Bevacizumab and other VEGF inhibitors can slow the progression and improve visual outcomes in patients with AMD, Unfortunately, patients exhibit a broad range of responses to anti-VEGF therapy. Some show rapid improvement, but others fail to respond. Even after trying alternative approaches, such as higher dosage, more frequent injections, another type of drug, combination therapies with steroids, or photodynamic therapy, many nonresponders still do not improve.

OSA affects about 15% of the US population, yet remains underdiagnosed. As a systemic disease, OSA increases the risk for hypertension, coronary heart disease, stroke, congestive heart failure, and death. Past work by the same group has shown that anti-VEGF nonresponders with exudative AMD have significantly higher risk for OSA compared with responders.
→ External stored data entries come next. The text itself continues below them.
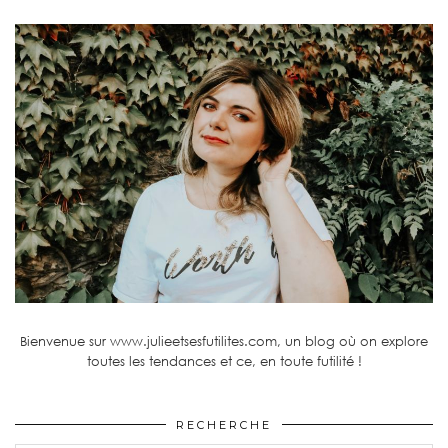
Bienvenue sur www.julieetsesfutilites.com, un blog où on explore
toutes les tendances et ce, en toute futilité !
RECHERCHE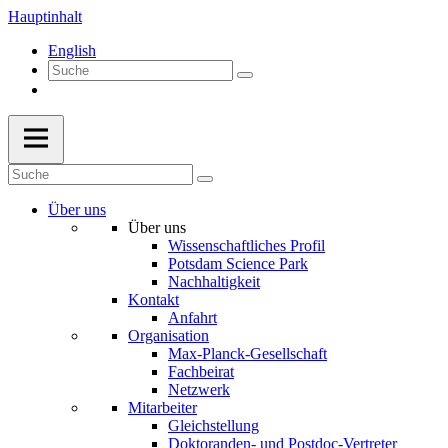
Hauptinhalt
English
Über uns
Über uns
Wissenschaftliches Profil
Potsdam Science Park
Nachhaltigkeit
Kontakt
Anfahrt
Organisation
Max-Planck-Gesellschaft
Fachbeirat
Netzwerk
Mitarbeiter
Gleichstellung
Doktoranden- und Postdoc-Vertreter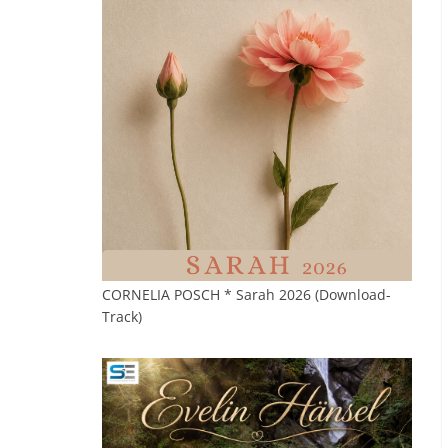
CORNELIA POSCH * Sarah 2026 (Download-
Track)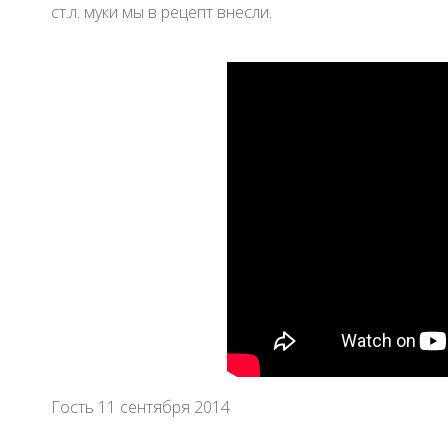
ст.л. муки мы в рецепт внесли.
Гость 11 сентября 2014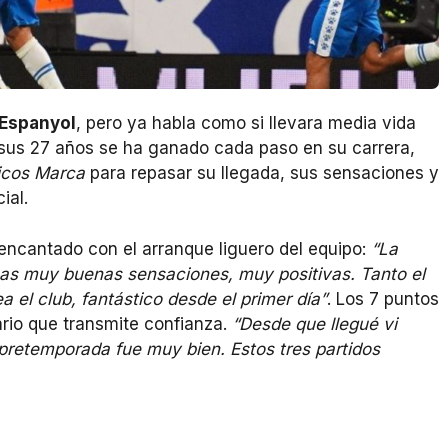
Espanyol
, pero ya habla como si llevara media vida
a sus 27 años se ha ganado cada paso en su carrera,
icos Marca
para repasar su llegada, sus sensaciones y
ial.
encantado con el arranque liguero del equipo:
“La
s muy buenas sensaciones, muy positivas. Tanto el
 el club, fantástico desde el primer día”
. Los 7 puntos
ario que transmite confianza.
“Desde que llegué vi
 pretemporada fue muy bien. Estos tres partidos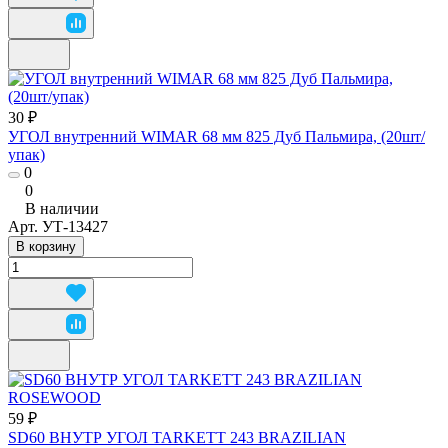
30 ₽
УГОЛ внутренний WIMAR 68 мм 825 Дуб Пальмира, (20шт/
упак)
0
0
В наличии
Арт.
УТ-13427
В корзину
59 ₽
SD60 ВНУТР УГОЛ ТАRKETT 243 BRAZILIAN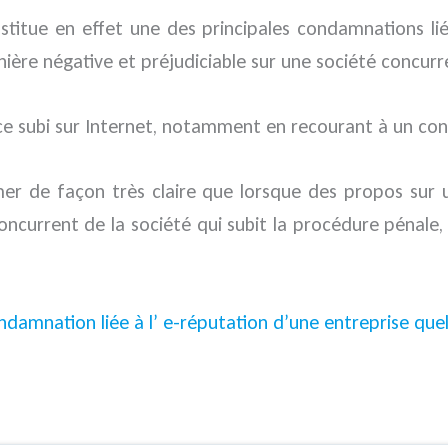
nstitue en effet une des principales condamnations li
ière négative et préjudiciable sur une société concurr
ice subi sur Internet, notamment en recourant à un cons
irmer de façon très claire que lorsque des propos su
concurrent de la société qui subit la procédure pénale
ndamnation liée à l’ e-réputation d’une entreprise qu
In the current study, Dr Schaal and colleagues enrolled included patients with OSA who received treatment for nonretinal angiomatous proliferation, nonpolypoidal choroidal vasculopathy, or exudative AMD at the Retina Clinic of the University of Louisville. Researchers separated participants into two groups: untreated (n = 18) and regular CPAP users (n = 20).

Participants were bevacizumab-naive at baseline and received three intravitreal injections of bevacizumab (1.25 mg/0.05 mL) and a full clinical exam every 6 weeks. After the initial three injections, they were treated on a pro re nata regimen. They also received fluorescein angiography at baseline and ocular imaging, using optical coherence tomography at baseline and each follow-up visit. OSA was diagnosed using nocturnal diagnostic polysomnography in a hospital setting.

After an average follow-up of about 120 weeks, results showed significantly better visual acuity in the CPAP group compared with the untreated group (logarithm of the minimum angle of resolution, 0.3 ± 0.24 [20/40] vs logarithm of the minimum angle of resolution, 0.7 ± 0.41; P < .05).

The CPAP group also showed improved central retinal thickness compared with untreated patients (358 ± 95 μm to 254 ± 45 μm and 350 ± 75 μm to 322 ± 105 μm, respectively; P < .05 [20/100]).

In addition, CPAP users needed half the number of total injections of untreated patients (8 ± 7 total injections vs 16 ± 4 injections; P < .05).

Although both groups experienced improved visual acuity, the untreated group continued to show a constant pattern of high subretinal fluid. In contrast, CPAP users reached anatomical stability by 40 weeks. Starting from week 48, they also showed significantly better visual acuity compared with the untreated group.

The results suggest that patients with exudative AMD who do not respond to anti-VEGF therapy should be assessed for undiagnosed OSA, the authors note.

"It is quite possible that early screening for OSA and early intervention in nonresponders may yield better functional outcomes, and it [may] also have a major effect on the general health and well-being of patients," they write.

"Our findings reinforce the fact that treatment of eye diseases should be an integral part of a patient's general medical care," they conclude.

Larger, prospective trials are needed to confirm the results in more diverse populations.

The study was supported in part by a grant from Research to Prevent Blindness, Inc. The authors have disclosed no relevant financial relationships.